■ WHAT YOU HAVE TO DO
Copy each line of the entries below that contains the string "qualité".
STORED DATA below:
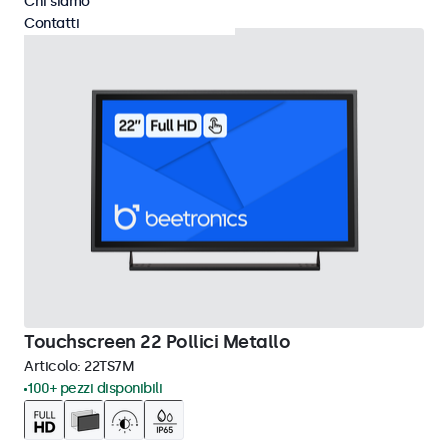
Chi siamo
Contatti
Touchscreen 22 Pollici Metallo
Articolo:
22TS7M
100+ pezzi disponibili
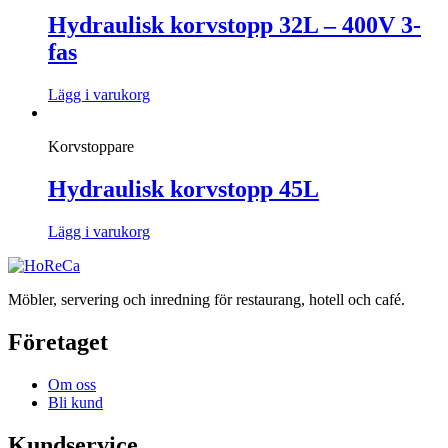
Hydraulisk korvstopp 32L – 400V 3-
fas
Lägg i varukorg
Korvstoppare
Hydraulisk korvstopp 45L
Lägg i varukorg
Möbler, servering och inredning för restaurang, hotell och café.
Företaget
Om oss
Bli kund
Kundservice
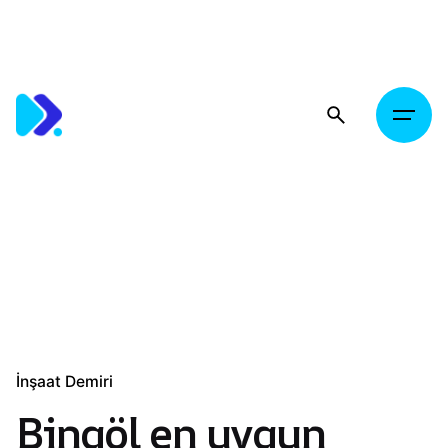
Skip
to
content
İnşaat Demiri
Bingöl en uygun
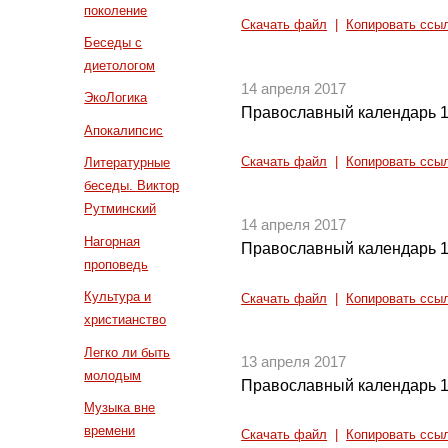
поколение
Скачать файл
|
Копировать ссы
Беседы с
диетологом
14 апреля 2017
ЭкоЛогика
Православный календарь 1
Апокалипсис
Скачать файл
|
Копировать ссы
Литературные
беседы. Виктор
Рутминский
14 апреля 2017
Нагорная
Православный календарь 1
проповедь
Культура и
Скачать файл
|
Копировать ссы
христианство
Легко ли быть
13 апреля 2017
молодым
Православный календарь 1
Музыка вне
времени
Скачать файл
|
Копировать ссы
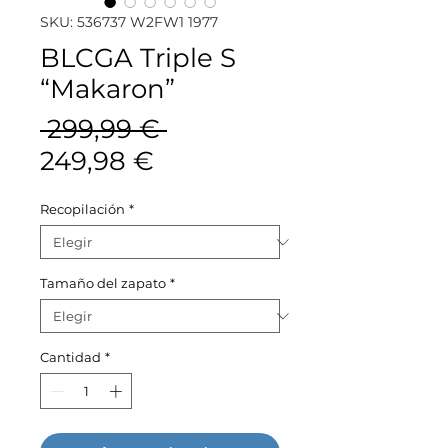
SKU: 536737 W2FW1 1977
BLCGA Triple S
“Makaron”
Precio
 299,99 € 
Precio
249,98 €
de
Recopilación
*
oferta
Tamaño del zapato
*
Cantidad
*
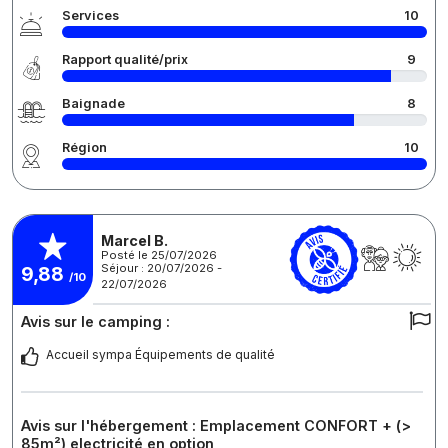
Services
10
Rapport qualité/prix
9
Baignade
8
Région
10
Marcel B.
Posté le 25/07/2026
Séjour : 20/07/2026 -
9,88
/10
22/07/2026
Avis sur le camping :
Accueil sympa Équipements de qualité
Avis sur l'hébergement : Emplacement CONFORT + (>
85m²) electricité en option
End of STORED DATA.
■ TASK SOLUTION
Rapport qualité/prix
Accueil sympa Équipements de qualité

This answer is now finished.